▶ [What is being asked]
Could you repeat the data word for word while skipping the pictures?

(Transcribed page contents)
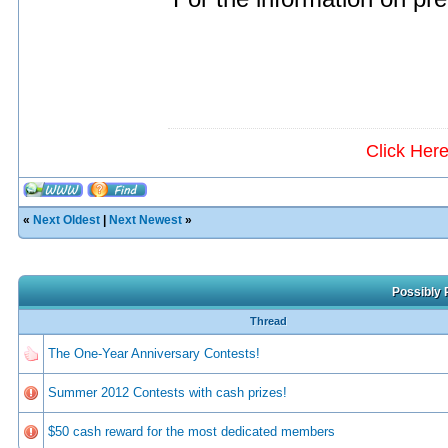
Click Her
«
Next Oldest
|
Next Newest
»
Possibly 
Thread
The One-Year Anniversary Contests!
Summer 2012 Contests with cash prizes!
$50 cash reward for the most dedicated members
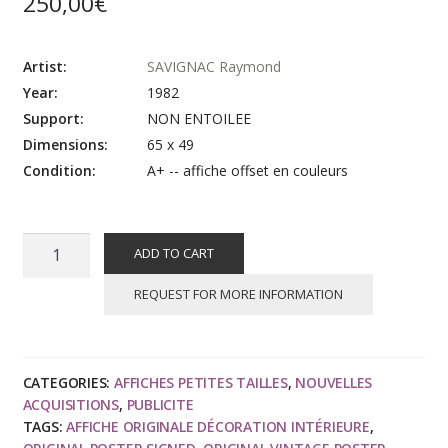
250,00
€
Artist:
SAVIGNAC Raymond
Year:
1982
Support:
NON ENTOILEE
Dimensions:
65 x 49
Condition:
A+ -- affiche offset en couleurs
Raymond
ADD TO CART
SAVIGNAC
:
REQUEST FOR MORE INFORMATION
SAVIGNAC
à
Munich,
CATEGORIES:
AFFICHES PETITES TAILLES
,
NOUVELLES
affiche
ACQUISITIONS
,
PUBLICITE
ancienne
TAGS:
AFFICHE ORIGINALE DÉCORATION INTÉRIEURE
,
originale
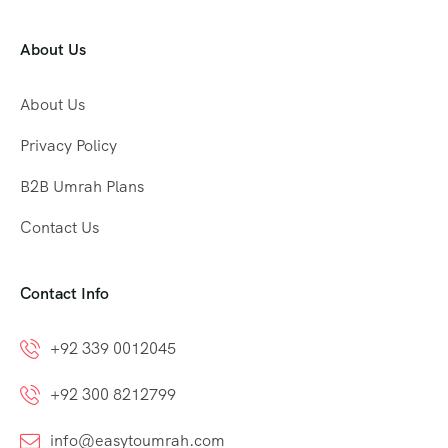
About Us
About Us
Privacy Policy
B2B Umrah Plans
Contact Us
Contact Info
+92 339 0012045
+92 300 8212799
info@easytoumrah.com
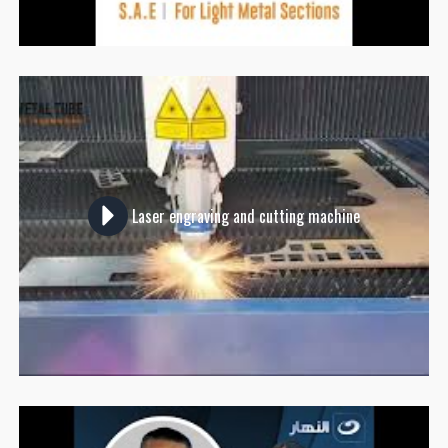
Laser engraving and cutting machine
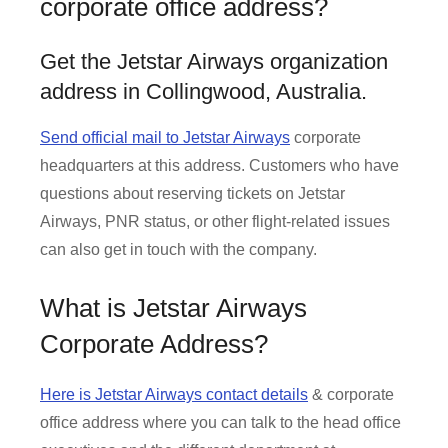
corporate office address?
Get the Jetstar Airways organization
address in Collingwood, Australia.
Send official mail to Jetstar Airways
corporate
headquarters at this address. Customers who have
questions about reserving tickets on Jetstar
Airways, PNR status, or other flight-related issues
can also get in touch with the company.
What is Jetstar Airways
Corporate Address?
Here is Jetstar Airways contact details
& corporate
office address where you can talk to the head office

▶ [Task output]
Click Her
«
Next Oldest
|
Next Newest
»
Possibly 
Thread
The One-Year Anniversary Contests!
Summer 2012 Contests with cash prizes!
$50 cash reward for the most dedicated members
250,00
€
Artist:
SAVIGNAC Raymond
Year:
1982
Support:
NON ENTOILEE
Dimensions:
65 x 49
Condition:
A+ -- affiche offset en couleurs
Raymond
ADD TO CART
SAVIGNAC
:
REQUEST FOR MORE INFORMATION
SAVIGNAC
à
Munich,
CATEGORIES:
AFFICHES PETITES TAILLES
,
NOUVELLES
affiche
ACQUISITIONS
,
PUBLICITE
ancienne
TAGS:
AFFICHE ORIGINALE DÉCORATION INTÉRIEURE
,
originale
About Us
About Us
Privacy Policy
B2B Umrah Plans
Contact Us
Contact Info
+92 339 0012045
+92 300 8212799
info@easytoumrah.com
Laser engraving and cutting machine
corporate office address?
Get the Jetstar Airways organization
address in Collingwood, Australia.
Send official mail to Jetstar Airways
corporate
headquarters at this address. Customers who have
questions about reserving tickets on Jetstar
Airways, PNR status, or other flight-related issues
can also get in touch with the company.
What is Jetstar Airways
Corporate Address?
Here is Jetstar Airways contact details
& corporate
office address where you can talk to the head office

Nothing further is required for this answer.